Why the Web Spreads Information and Misinformation Equally Well

Ted Nelson’s transclusion of source materials might have worked better

2 min read

Illustration of a laptop screens with snakes between them.
Illustration: Dan Page

“A lie gets halfway around the world while the truth is putting on its shoes.” That’s a great line, but who originally said it? Was it Mark Twain, always good for an epigram, or the oft-quoted Winston Churchill? According to The New York Times, it’s an adaptation of something written three centuries ago by famed satirist Jonathan Swift: “Falsehood flies, and the Truth comes limping after it.”

“Truth is the first casualty of war.” (Classical playwright Aeschylus or California statesman Hiram Johnson?) Given truth’s obvious vulnerabilities, we should be doing more to protect it when we send it out to do battle. But having constructed a technological apparatus that disseminates information instantaneously and globally without regard to its veracity, we shouldn’t be surprised that this apparatus has left us drowning in lies.

“First we shape our tools, thereafter our tools shape us.” (Marshall McLuhan or Father John Culkin?) Our copy-and-paste notions of truth and factuality likely have their roots in the early Web, which was intended initially only to link resources stored across a heterogeneous range of computers at CERN, the European Organization for Nuclear Research. The particle physicists’ tool soon helped everyone to share information about everything. But the Web’s hyperlinks inevitably create an impenetrable thicket of pointers, from one resource to another to another to another until it becomes nearly impossible to discern an ultimate source of truth. The Web created a global, hyperlinked document space, paradoxically making the truth more obscure than ever.
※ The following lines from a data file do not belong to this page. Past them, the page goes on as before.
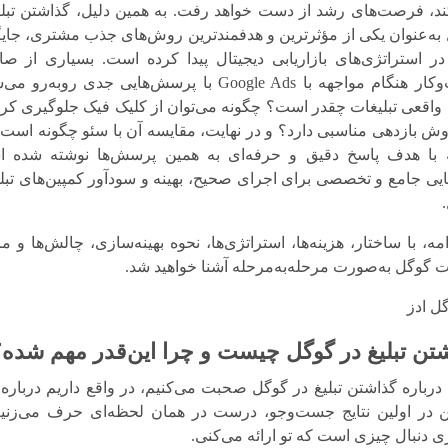
کند، فرصت‌های رشد از دست خواهد رفت. به همین دلیل،
گذاشتن تبلی
به‌عنوان یکی از مؤثرترین و هدفمندترین روش‌های جذب مشتری، جای
در استراتژی‌های بازاریابی دیجیتال پیدا کرده است. بسیاری از صا
م مواجهه با Google Ads با پرسش‌هایی جدی روبه‌رو می‌شوند:
 واقعی تبلیغات
چقدر است؟ چگونه می‌توان از کلیک فیک جلوگیری کرد؟
وش بازدهی مناسبی دارد؟ و در نهایت، مقایسه آن با سئو چگونه است؟
 با هدف پاسخ دقیق و حرفه‌ای به همین پرسش‌ها نوشته شده 
ایی جامع و تخصصی برای اجرای صحیح، بهینه و سودآور کمپین‌های تبلی
مه، با ساختار، هزینه‌ها، استراتژی‌ها، نحوه بهینه‌سازی، چالش‌ها و م
ات گوگل به‌صورت مرحله‌به‌مرحله آشنا خواهید شد.
تن تبلیغ در گوگل چیست و چرا این‌قدر مهم شده
درباره
گذاشتن تبلیغ در گوگل
صحبت می‌کنیم، در واقع داریم درباره 
 در اولین نتایج جست‌وجو، درست در همان لحظه‌ای حرف می‌زنی
 دنبال چیزی است که تو ارائه می‌کنی.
Two decades before the Web, hypertext pioneer Ted Nelson offered another model: Rather than just reference sources, include them. More subtle than a simple copy-and-paste operation, Nelson’s approach allows one document to embed the content of another via a link to a portion of the source document. In such a system nothing needs to be copied. The referring document “transcludes” a portion of the material found in the source document.

Transclusion allows for the creation of hypertext documents that are themselves the assembly of other hypertext documents that are themselves the assembly of still more hypertext documents. While any document can contain original content, it simultaneously serves as a window onto other documents, allowing viewers to reach into and through the references, all the way back to their primary sources. Transclusion could have created a Web built on a set of unimpeachable, universally accepted sources of information.
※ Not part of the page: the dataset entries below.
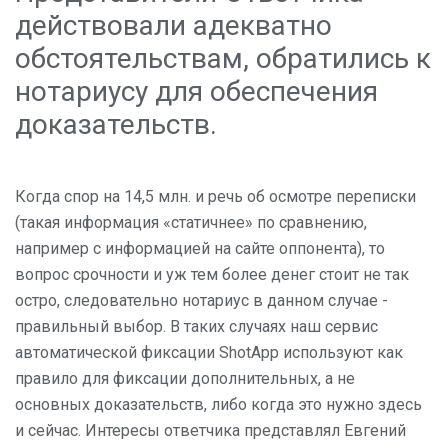
действовали адекватно
обстоятельствам, обратились к
нотариусу для обеспечения
доказательств.
Когда спор на 14,5 млн. и речь об осмотре переписки
(такая информация «статичнее» по сравнению,
например с информацией на сайте оппонента), то
вопрос срочности и уж тем более денег стоит не так
остро, следовательно нотариус в данном случае -
правильный выбор. В таких случаях наш сервис
автоматической фиксации ShotApp используют как
правило для фиксации дополнительных, а не
основных доказательств, либо когда это нужно здесь
и сейчас. Интересы ответчика представлял Евгений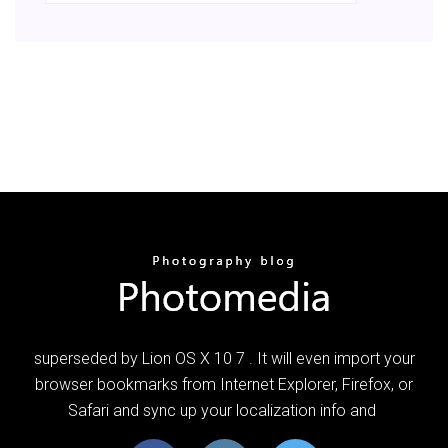
superseded by Lion OS X 10 7 . It will even import your
browser bookmarks from Internet Explorer, Firefox, or
Safari and sync up your localization info and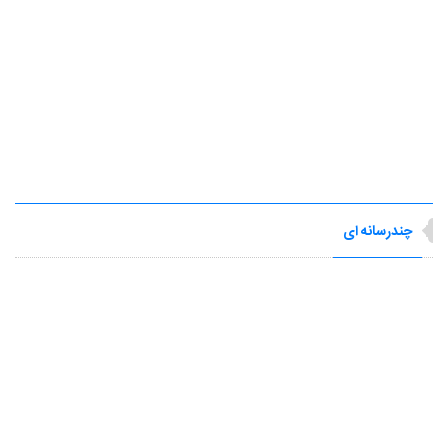
چندرسانه ای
Served up by content-management systems that algorithmically compose documents from multiple sources, the modern Web gradually converged with Nelson’s vision for transclusion—with one key difference: The Web offers no single source of truth, nor any ultimate reference to a set of trusted sources. Instead, everything points to everything else (or to itself), which tends to make the Web appear to be fuller and more authoritative than it really is. That helps explain why conspiracy theories like QAnon are so difficult to root out.
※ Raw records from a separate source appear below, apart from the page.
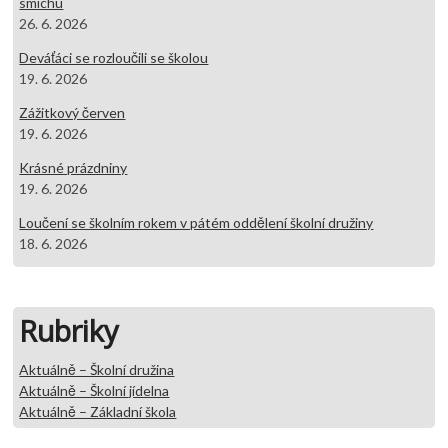
smíchu
26. 6. 2026
Deváťáci se rozloučili se školou
19. 6. 2026
Zážitkový červen
19. 6. 2026
Krásné prázdniny
19. 6. 2026
Loučení se školním rokem v pátém oddělení školní družiny
18. 6. 2026
Rubriky
Aktuálně – Školní družina
Aktuálně – Školní jídelna
Aktuálně – Základní škola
It would only take a few subtle changes to nudge the Web away from the shifting sands of links and plant it firmly in the real world of universally accepted facts. The nature of these authoritative sources will be fought over, naturally, as fierce rivals battle it out to set the terms for defining the truth. Yet where we can build consensus, humanity would possess “a truth universally acknowledged”—to borrow a line that we can all agree belongs to Jane Austen.

This article appears in the December 2020 print issue as “The Web’s Lurking Lies.”